WORK TO BE COMPLETED: Scan the records and identify every line in which the string "icon" occurs, then return those lines.

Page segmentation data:
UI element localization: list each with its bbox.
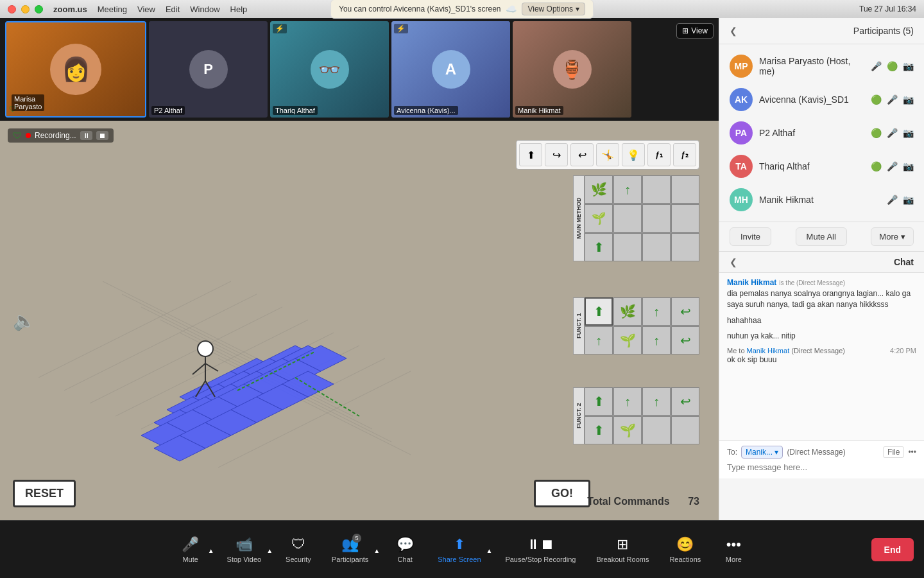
view-options-button[interactable]: View Options ▾	[522, 3, 585, 15]
main-cell-3[interactable]	[642, 175, 671, 204]
chat-toolbar-label: Chat	[398, 556, 413, 563]
participants-chevron[interactable]: ❮	[730, 26, 737, 36]
funct2-cell-6[interactable]: 🌱	[613, 416, 642, 444]
avatar-manik: MH	[730, 188, 753, 211]
main-cell-9[interactable]: ⬆	[585, 233, 613, 261]
close-button[interactable]	[8, 5, 16, 13]
minimize-button[interactable]	[21, 5, 30, 13]
menu-edit[interactable]: Edit	[166, 4, 180, 14]
go-button[interactable]: GO!	[534, 480, 590, 507]
funct2-cell-1[interactable]: ⬆	[585, 387, 613, 416]
menu-window[interactable]: Window	[190, 4, 219, 14]
main-cell-8[interactable]	[671, 204, 699, 232]
more-button[interactable]: ••• More	[711, 536, 756, 563]
main-cell-2[interactable]: ↑	[613, 175, 642, 204]
mic-icon-manik[interactable]: 🎤	[887, 195, 898, 205]
main-cell-6[interactable]	[613, 204, 642, 232]
mic-icon-thariq[interactable]: 🎤	[887, 161, 898, 171]
mute-chevron-btn[interactable]: ▲	[208, 545, 214, 554]
video-chevron-btn[interactable]: ▲	[266, 545, 273, 554]
stop-video-button[interactable]: 📹 Stop Video	[217, 536, 272, 563]
thumb-althaf[interactable]: P P2 Althaf	[149, 21, 268, 118]
video-icon-thariq[interactable]: 📷	[903, 161, 914, 171]
mic-icon-avicenna[interactable]: 🎤	[887, 94, 898, 105]
funct2-grid: ⬆ ↑ ↑ ↩ ⬆ 🌱	[585, 387, 699, 444]
end-button[interactable]: End	[871, 538, 914, 561]
participants-icon: 👥 5	[341, 536, 359, 553]
share-screen-button[interactable]: ⬆ Share Screen	[427, 536, 491, 563]
funct1-cell-5[interactable]: ↑	[585, 326, 613, 355]
mic-icon-p2althaf[interactable]: 🎤	[887, 128, 898, 138]
video-icon-avicenna[interactable]: 📷	[903, 94, 914, 105]
participants-button[interactable]: 👥 5 Participants	[321, 536, 379, 563]
mute-button[interactable]: 🎤 Mute	[168, 536, 213, 563]
chat-file-button[interactable]: File	[883, 446, 904, 458]
main-cell-4[interactable]	[671, 175, 699, 204]
tool-up[interactable]: ⬆	[519, 143, 542, 166]
funct1-cell-4[interactable]: ↩	[671, 297, 699, 326]
funct1-cell-6[interactable]: 🌱	[613, 326, 642, 355]
view-button[interactable]: ⊞ View	[676, 23, 714, 39]
main-cell-7[interactable]	[642, 204, 671, 232]
participant-controls-marisa: 🎤 🟢 📷	[871, 61, 914, 71]
maximize-button[interactable]	[35, 5, 43, 13]
participant-controls-thariq: 🟢 🎤 📷	[871, 161, 914, 171]
funct1-cell-3[interactable]: ↑	[642, 297, 671, 326]
main-cell-5[interactable]: 🌱	[585, 204, 613, 232]
funct2-cell-4[interactable]: ↩	[671, 387, 699, 416]
funct1-cell-7[interactable]: ↑	[642, 326, 671, 355]
tool-figure[interactable]: 🤸	[596, 143, 619, 166]
menu-view[interactable]: View	[137, 4, 155, 14]
share-screen-group: ⬆ Share Screen ▲	[427, 536, 495, 563]
thumb-thariq[interactable]: 👓 ⚡ Thariq Althaf	[270, 21, 389, 118]
invite-button[interactable]: Invite	[730, 227, 771, 246]
funct2-cell-2[interactable]: ↑	[613, 387, 642, 416]
chat-more-button[interactable]: •••	[908, 448, 916, 457]
stop-video-label: Stop Video	[227, 556, 262, 563]
chat-button[interactable]: 💬 Chat	[382, 536, 427, 563]
chat-to-select[interactable]: Manik... ▾	[741, 446, 783, 459]
thumb-marisa[interactable]: 👩 🛡 Marisa Paryasto	[5, 21, 146, 118]
funct1-cell-2[interactable]: 🌿	[613, 297, 642, 326]
pause-recording-button[interactable]: ⏸⏹ Pause/Stop Recording	[495, 536, 586, 563]
mute-all-button[interactable]: Mute All	[796, 227, 847, 246]
video-icon-manik[interactable]: 📷	[903, 195, 914, 205]
tool-f2[interactable]: ƒ₂	[673, 143, 696, 166]
tool-undo[interactable]: ↩	[570, 143, 594, 166]
tool-f1[interactable]: ƒ₁	[647, 143, 671, 166]
main-cell-12[interactable]	[671, 233, 699, 261]
main-cell-1[interactable]: 🌿	[585, 175, 613, 204]
chat-chevron[interactable]: ❮	[730, 257, 737, 267]
status-thariq: 🟢	[871, 161, 882, 171]
menu-meeting[interactable]: Meeting	[98, 4, 127, 14]
participants-more-button[interactable]: More ▾	[871, 227, 914, 246]
funct2-cell-8[interactable]	[671, 416, 699, 444]
menu-help[interactable]: Help	[230, 4, 248, 14]
tool-redo[interactable]: ↪	[545, 143, 568, 166]
security-button[interactable]: 🛡 Security	[275, 536, 321, 563]
funct1-cell-active[interactable]: ⬆	[585, 297, 613, 326]
funct2-cell-7[interactable]	[642, 416, 671, 444]
video-icon-p2althaf[interactable]: 📷	[903, 128, 914, 138]
participants-chevron-btn[interactable]: ▲	[373, 545, 380, 554]
reset-button[interactable]: RESET	[13, 480, 76, 507]
funct1-cell-8[interactable]: ↩	[671, 326, 699, 355]
thumb-avicenna[interactable]: A ⚡ Avicenna (Kavis)...	[391, 21, 510, 118]
funct2-cell-3[interactable]: ↑	[642, 387, 671, 416]
share-screen-chevron-btn[interactable]: ▲	[486, 545, 493, 554]
screen-share-area: 🛡 Recording... ⏸ ⏹ 🔈	[0, 121, 719, 520]
thumb-manik[interactable]: 🏺 Manik Hikmat	[513, 21, 631, 118]
main-cell-11[interactable]	[642, 233, 671, 261]
video-icon-marisa[interactable]: 📷	[903, 61, 914, 71]
main-cell-10[interactable]	[613, 233, 642, 261]
participants-header: ❮ Participants (5)	[719, 18, 924, 44]
reactions-button[interactable]: 😊 Reactions	[659, 536, 711, 563]
chat-message-input[interactable]	[727, 461, 916, 473]
menu-zoom[interactable]: zoom.us	[53, 4, 87, 14]
tool-light[interactable]: 💡	[622, 143, 645, 166]
breakout-rooms-button[interactable]: ⊞ Breakout Rooms	[586, 536, 659, 563]
mic-icon-marisa[interactable]: 🎤	[871, 61, 882, 71]
svg-point-42	[198, 341, 213, 356]
participants-count-badge: 5	[352, 534, 361, 543]
funct2-cell-5[interactable]: ⬆	[585, 416, 613, 444]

RESPONSE AREA:
mic-icon-manik[interactable]: 🎤	[887, 195, 898, 205]
mic-icon-thariq[interactable]: 🎤	[887, 161, 898, 171]
video-icon-thariq[interactable]: 📷	[903, 161, 914, 171]
mic-icon-avicenna[interactable]: 🎤	[887, 94, 898, 105]
participants-icon: 👥 5	[341, 536, 359, 553]
mic-icon-p2althaf[interactable]: 🎤	[887, 128, 898, 138]
video-icon-avicenna[interactable]: 📷	[903, 94, 914, 105]
video-icon-manik[interactable]: 📷	[903, 195, 914, 205]
video-icon-p2althaf[interactable]: 📷	[903, 128, 914, 138]
video-icon-marisa[interactable]: 📷	[903, 61, 914, 71]
mic-icon-marisa[interactable]: 🎤	[871, 61, 882, 71]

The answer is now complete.